Я говорил правду. В студии Белютина никто тогда беспредметным искусством не занимался. Те работы, которые были выставлены на Таганке и в Манеже, выполнены были под влиянием носящихся в воздухе идей постимпрессионизма, не лишены были экспрессии, но все было в них предметно. Я понимал, что вопрос искусствоведши Валериус был провокационным и казуистическим, но растерялся, и как выйти с честью из положения, не понимал, и опять повторил: “Я согласен с Никитой Сергеевичем Хрущевым”.
— Так согласен или не согласен? Можешь ли ты честно ответить своим товарищам, согласен или не согласен?
Вот так, подумал я, загоняли в тупик на партийных чистках или на допросах в ЧК. Это была омерзительная, смертельная игра, меня тошнило от самого себя. Я сказал: “Согласен, но абстрактным искусством ни я, ни студия Горкома графиков не занималась”. “Позор! Только порочный, с детства испорченный человек может вести себя так! Ты почему виляешь?”
Это актив. Они стояли вдоль стен, и кричали, и торжествовали свою победу над Пикассо, и Мочальский подвел итоги. “Здесь все возмутительно, — сказал он, — но возмутительнее всего его (то есть мое) поведение в Манеже… Как у вас язык повернулся сказать Хрущеву, что днем, выполняя государственные заказы, вы служите дьяволу, а вечером в студии доморощенных абстракционистов служите Богу?
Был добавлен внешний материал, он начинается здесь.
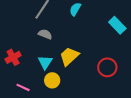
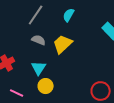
yellow trapezoid: (69, 56) -> (63, 44), moved
red circle: (107, 67) -> (101, 91), moved

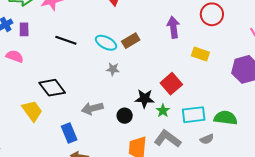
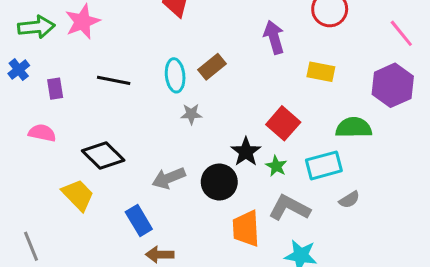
purple rectangle: (24, 29) -> (55, 89), moved
cyan ellipse: (106, 43) -> (175, 75), turned 65
pink semicircle: (15, 56) -> (42, 133), moved
black star: (145, 99) -> (246, 152), turned -30
black circle: (125, 116) -> (219, 182), size x1.5
green semicircle: (226, 118) -> (354, 128), moved

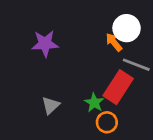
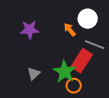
orange arrow: (114, 42) -> (70, 30), moved
green star: (94, 103) -> (65, 72), size x1.6

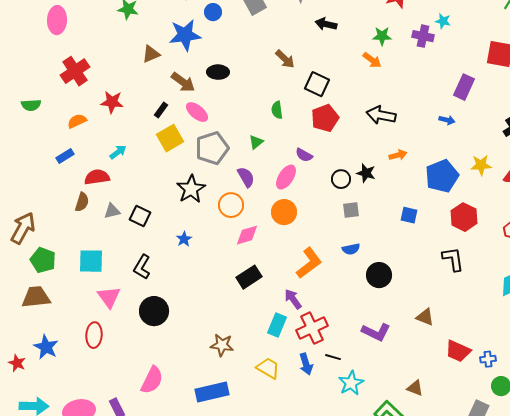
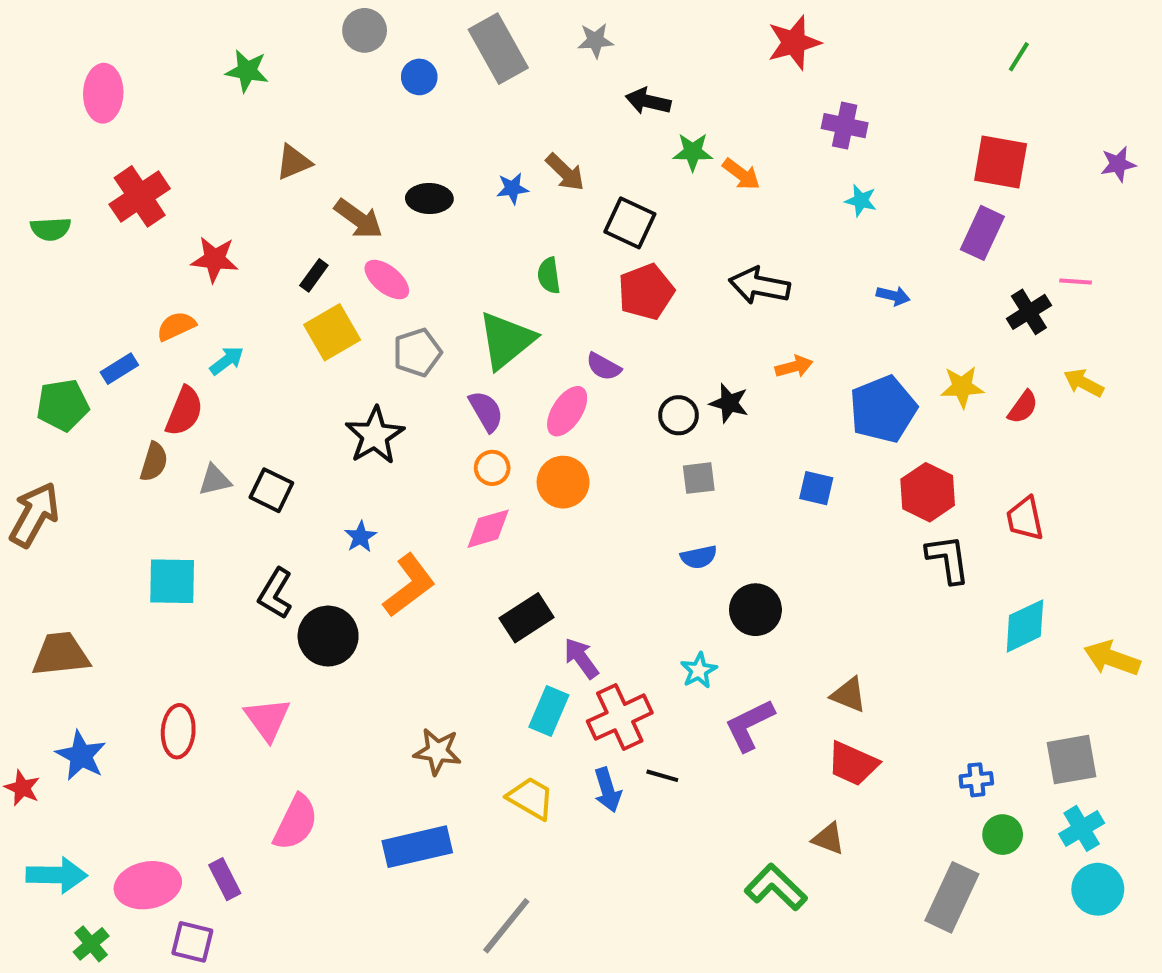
cyan star: (443, 21) -> (861, 201), moved
blue star: (185, 35) -> (512, 188), moved, size x0.5
green star: (382, 36) -> (693, 152), moved
purple rectangle: (464, 87) -> (982, 233), moved
green semicircle: (31, 105) -> (51, 229), moved
orange semicircle: (77, 121) -> (176, 326), moved
green triangle: (256, 142) -> (506, 340), size x2.0
gray pentagon: (212, 148) -> (417, 352), size x0.7
red semicircle: (97, 177) -> (184, 411), turned 120
orange circle: (231, 205) -> (492, 468), moved, size x0.7
black L-shape: (453, 259) -> (948, 559), moved
green pentagon: (43, 260) -> (63, 405), moved, turned -30
orange L-shape: (309, 263) -> (409, 585), moved
black rectangle: (249, 277) -> (527, 618), moved
pink triangle: (109, 297) -> (267, 719), moved
black circle: (154, 311) -> (328, 636), moved
purple L-shape: (376, 332) -> (749, 725), turned 128
red trapezoid: (458, 351) -> (853, 764), moved
cyan star: (351, 383) -> (699, 670), moved, size x0.7

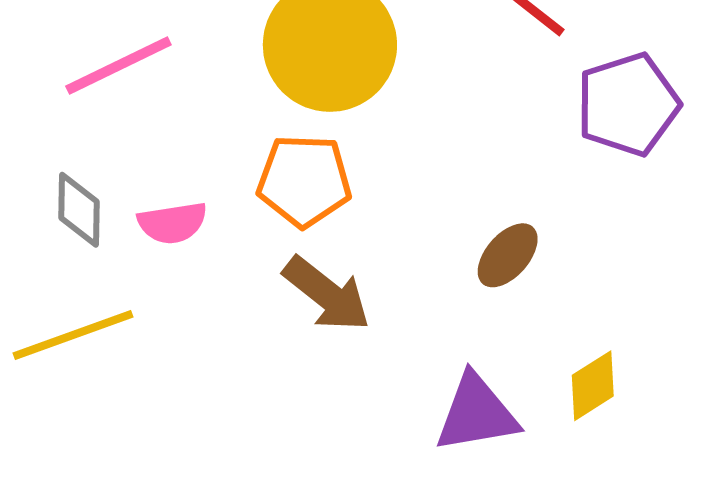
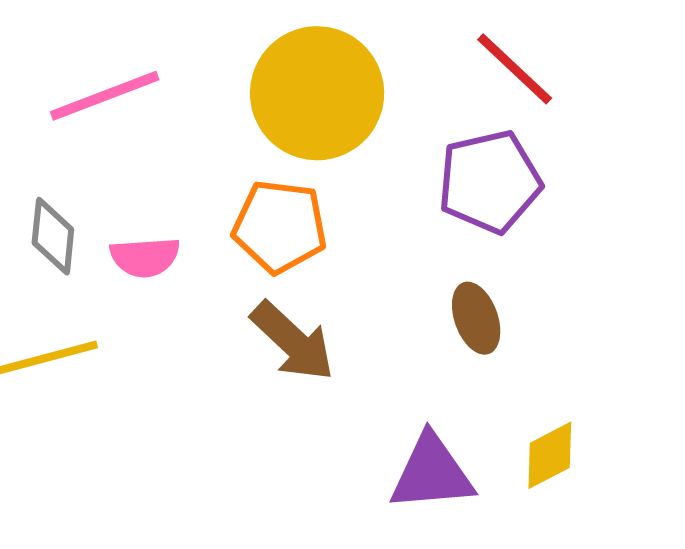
purple pentagon: (628, 104) -> (490, 182), moved
brown ellipse: (508, 255) -> (476, 318), turned -66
— Вы все перепутали, — сказал я, — в Манеже я сказал Хрущеву, что то, что мы делаем вечером, помогает нашей основной работе, а Хрущев спросил меня: “Значит, днем вы служите ангелу, а вечером продаете душу дьяволу?”. А Мочальский: “Опять вы врете, я же протокол беседы два раза читал. И что же вы врете про горком, когда Никита Сергеевич назвал вас подпольными доморощенными абстракционистами?”.
Я захватил с собой документы. Я вынул из кармана удостоверение члена студии Горкома художников-графиков, командировочное предписание для поездки студии по Волге на пароходе “Добролюбов”, на всех документах стояли круглые гербовые печати. Я пытался объяснять, но крики: “Позор! Вон из Союза художников!”. Я протянул Мочальскому документы, он прочитал их содержание и сказал: “Вот до чего они дошли, они подделывают документы!”.
Тут не выдержала Ираида Ивановна Фомина. “Леня никогда не врет”, — закричала она, а Мочальский: “Среди нас агент абстракционистов”.
Но живописец не знал, что Ираида Ивановна — одна из самых уважаемых и талантливых графиков Союза. Стенографистка требовала рукопись, я сказал, что она у меня написана крайне неразборчиво, что дома перепишу и завтра принесу. Мочальский согласился и предложил голосование по исключению перенести на конец заседания и объяснить свое поведение Лиле Ратнер-Смирновой. Вместо Лили вышла Алла Йозефович и попросила освободить Лилю от объяснений ввиду того, что она на пятом месяце беременности и волноваться ей нельзя. Сама же сказала, как и намеревалась, что в студии ее интересовали только рецепты грунтовки и способы создания оригинальных фактур, с иностранцами же она ни в какие связи не вступала.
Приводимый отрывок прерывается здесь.